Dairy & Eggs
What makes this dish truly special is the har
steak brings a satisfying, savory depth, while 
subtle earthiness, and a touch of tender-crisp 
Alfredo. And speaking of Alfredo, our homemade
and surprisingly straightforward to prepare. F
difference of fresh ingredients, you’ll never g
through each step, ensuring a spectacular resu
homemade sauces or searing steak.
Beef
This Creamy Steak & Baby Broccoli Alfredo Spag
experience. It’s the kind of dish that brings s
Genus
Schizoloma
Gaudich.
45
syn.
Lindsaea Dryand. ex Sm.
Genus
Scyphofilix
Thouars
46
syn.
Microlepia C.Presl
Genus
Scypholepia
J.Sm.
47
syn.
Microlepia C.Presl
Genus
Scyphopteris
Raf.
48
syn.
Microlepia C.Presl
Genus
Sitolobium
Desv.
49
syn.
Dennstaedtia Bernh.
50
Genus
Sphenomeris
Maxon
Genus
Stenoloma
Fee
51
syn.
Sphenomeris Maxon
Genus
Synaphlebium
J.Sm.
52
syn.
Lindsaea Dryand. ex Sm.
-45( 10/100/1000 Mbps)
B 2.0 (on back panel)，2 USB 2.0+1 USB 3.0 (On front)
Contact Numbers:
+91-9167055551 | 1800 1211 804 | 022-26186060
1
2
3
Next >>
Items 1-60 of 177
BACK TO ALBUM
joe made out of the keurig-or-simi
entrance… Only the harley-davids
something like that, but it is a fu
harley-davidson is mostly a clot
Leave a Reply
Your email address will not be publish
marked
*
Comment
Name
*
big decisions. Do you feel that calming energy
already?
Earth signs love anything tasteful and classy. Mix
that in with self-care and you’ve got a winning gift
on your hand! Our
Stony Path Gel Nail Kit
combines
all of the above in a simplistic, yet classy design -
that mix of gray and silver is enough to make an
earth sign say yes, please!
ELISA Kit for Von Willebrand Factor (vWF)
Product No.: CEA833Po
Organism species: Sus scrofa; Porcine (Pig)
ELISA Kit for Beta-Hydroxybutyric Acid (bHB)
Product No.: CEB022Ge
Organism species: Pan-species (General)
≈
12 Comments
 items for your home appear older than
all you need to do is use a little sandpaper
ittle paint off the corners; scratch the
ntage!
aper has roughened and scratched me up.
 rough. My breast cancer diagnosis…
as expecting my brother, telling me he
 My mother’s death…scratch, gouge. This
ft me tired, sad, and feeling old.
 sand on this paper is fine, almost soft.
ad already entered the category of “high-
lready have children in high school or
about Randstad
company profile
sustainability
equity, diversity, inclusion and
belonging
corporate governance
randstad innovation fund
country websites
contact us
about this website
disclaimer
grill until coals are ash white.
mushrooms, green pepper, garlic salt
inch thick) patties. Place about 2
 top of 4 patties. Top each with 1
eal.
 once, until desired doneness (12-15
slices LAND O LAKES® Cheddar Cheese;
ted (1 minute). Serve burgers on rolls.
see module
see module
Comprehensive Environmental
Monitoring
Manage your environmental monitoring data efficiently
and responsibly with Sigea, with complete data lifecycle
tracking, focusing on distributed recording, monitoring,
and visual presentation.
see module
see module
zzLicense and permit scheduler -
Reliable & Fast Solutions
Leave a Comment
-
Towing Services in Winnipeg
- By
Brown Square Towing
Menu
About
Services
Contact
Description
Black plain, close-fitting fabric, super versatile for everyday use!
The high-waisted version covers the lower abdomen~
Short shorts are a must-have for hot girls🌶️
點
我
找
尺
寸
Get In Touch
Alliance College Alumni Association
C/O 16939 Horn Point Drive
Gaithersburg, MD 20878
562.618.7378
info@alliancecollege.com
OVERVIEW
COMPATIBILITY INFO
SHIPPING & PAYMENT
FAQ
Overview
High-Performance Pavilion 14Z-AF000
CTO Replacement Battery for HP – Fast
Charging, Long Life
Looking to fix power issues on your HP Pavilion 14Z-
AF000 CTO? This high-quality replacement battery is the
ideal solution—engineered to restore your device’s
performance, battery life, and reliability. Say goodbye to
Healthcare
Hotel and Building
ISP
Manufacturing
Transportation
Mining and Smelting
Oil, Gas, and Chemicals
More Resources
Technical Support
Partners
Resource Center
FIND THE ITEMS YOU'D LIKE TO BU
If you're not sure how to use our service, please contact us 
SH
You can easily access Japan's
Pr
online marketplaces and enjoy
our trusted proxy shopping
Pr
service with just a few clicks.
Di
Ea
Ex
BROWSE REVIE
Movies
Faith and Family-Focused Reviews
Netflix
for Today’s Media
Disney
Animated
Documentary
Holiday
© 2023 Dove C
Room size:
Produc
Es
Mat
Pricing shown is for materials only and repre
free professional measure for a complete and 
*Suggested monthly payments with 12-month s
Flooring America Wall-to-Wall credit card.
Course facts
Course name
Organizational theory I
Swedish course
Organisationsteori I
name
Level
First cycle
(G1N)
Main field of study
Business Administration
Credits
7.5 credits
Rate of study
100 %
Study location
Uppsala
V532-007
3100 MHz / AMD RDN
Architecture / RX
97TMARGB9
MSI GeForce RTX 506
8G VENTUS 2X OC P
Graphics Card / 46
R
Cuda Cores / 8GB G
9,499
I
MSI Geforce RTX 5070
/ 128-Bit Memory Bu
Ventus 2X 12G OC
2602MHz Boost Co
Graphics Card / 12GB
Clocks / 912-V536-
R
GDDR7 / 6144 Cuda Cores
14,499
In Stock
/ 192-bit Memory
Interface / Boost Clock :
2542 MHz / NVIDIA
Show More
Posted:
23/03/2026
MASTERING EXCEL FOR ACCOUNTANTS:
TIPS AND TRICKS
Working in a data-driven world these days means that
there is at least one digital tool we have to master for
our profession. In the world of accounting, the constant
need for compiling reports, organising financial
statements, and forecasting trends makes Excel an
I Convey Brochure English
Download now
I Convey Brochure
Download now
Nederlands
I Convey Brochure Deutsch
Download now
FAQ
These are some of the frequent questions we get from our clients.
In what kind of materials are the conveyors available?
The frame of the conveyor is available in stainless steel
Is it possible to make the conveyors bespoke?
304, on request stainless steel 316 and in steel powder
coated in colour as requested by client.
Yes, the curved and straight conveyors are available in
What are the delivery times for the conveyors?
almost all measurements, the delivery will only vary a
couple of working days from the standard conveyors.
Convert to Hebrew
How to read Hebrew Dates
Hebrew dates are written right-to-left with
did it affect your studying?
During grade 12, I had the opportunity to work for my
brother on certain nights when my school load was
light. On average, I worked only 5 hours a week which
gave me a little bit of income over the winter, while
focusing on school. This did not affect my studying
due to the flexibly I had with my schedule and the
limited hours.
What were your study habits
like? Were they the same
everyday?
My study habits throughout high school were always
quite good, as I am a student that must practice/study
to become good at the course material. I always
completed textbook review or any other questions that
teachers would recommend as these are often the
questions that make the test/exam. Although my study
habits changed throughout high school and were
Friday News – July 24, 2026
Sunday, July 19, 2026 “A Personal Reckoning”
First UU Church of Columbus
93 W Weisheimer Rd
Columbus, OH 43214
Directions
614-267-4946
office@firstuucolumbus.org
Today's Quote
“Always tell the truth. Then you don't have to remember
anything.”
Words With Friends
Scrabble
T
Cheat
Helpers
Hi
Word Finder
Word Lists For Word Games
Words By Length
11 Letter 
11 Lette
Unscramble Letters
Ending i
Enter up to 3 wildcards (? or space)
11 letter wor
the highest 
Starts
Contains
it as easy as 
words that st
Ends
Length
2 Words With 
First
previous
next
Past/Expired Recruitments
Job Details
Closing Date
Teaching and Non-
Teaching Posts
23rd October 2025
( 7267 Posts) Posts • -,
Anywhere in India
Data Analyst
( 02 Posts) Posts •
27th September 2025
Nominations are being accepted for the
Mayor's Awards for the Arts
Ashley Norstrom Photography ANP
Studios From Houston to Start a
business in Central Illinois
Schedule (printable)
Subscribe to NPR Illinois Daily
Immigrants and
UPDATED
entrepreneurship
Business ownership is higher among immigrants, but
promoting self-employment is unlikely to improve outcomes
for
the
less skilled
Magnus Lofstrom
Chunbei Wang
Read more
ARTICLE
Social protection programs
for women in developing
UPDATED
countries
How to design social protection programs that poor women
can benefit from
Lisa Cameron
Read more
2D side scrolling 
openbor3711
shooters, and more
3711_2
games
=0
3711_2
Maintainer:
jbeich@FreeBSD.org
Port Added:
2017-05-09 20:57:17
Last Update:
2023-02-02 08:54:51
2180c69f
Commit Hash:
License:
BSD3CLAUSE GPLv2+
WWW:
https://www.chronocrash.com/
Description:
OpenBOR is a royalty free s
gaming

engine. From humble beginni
──────
> _Problem to work on_: Starting with the first line of the entries, transcribe every line up to and including the one with "through each step, ensuring".

> _Exercise solution_:
Dairy & Eggs
What makes this dish truly special is the har
steak brings a satisfying, savory depth, while 
subtle earthiness, and a touch of tender-crisp 
Alfredo. And speaking of Alfredo, our homemade
and surprisingly straightforward to prepare. F
difference of fresh ingredients, you’ll never g
through each step, ensuring a spectacular resu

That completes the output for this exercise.